[DATA FOR ANALYSIS]:
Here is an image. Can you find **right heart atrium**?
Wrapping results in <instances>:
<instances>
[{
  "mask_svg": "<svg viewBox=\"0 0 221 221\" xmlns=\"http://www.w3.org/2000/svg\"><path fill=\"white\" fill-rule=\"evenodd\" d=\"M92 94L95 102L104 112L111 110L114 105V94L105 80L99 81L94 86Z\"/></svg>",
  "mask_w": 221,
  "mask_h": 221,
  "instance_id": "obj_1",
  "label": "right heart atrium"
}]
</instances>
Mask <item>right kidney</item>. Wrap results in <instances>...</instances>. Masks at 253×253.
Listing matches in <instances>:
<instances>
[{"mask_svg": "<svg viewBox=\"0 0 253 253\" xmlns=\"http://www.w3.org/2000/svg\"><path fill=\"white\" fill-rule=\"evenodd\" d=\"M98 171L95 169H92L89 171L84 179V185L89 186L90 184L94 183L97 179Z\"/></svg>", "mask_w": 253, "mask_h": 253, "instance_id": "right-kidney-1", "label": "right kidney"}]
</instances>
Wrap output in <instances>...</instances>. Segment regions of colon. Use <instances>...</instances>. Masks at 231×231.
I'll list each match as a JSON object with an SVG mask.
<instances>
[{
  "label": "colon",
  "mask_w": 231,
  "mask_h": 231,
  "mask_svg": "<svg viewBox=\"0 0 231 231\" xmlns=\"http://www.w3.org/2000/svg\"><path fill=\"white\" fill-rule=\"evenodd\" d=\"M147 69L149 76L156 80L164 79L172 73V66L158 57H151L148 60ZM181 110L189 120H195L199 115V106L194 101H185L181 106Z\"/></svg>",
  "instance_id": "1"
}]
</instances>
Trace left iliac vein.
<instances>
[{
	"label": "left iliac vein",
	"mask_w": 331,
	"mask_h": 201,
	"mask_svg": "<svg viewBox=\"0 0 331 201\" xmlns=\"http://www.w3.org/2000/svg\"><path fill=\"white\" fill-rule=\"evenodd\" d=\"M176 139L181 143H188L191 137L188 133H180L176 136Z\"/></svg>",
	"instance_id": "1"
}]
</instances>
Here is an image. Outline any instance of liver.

[PROBLEM TO SOLVE]: Copy exactly, please, the span of lines that begins at the line with "Trace left iliac vein." and ends at the last line of the data, both included.

[RESPONSE TO THIS EXERCISE]:
Trace left iliac vein.
<instances>
[{
	"label": "left iliac vein",
	"mask_w": 331,
	"mask_h": 201,
	"mask_svg": "<svg viewBox=\"0 0 331 201\" xmlns=\"http://www.w3.org/2000/svg\"><path fill=\"white\" fill-rule=\"evenodd\" d=\"M176 139L181 143H188L191 137L188 133H180L176 136Z\"/></svg>",
	"instance_id": "1"
}]
</instances>
Here is an image. Outline any instance of liver.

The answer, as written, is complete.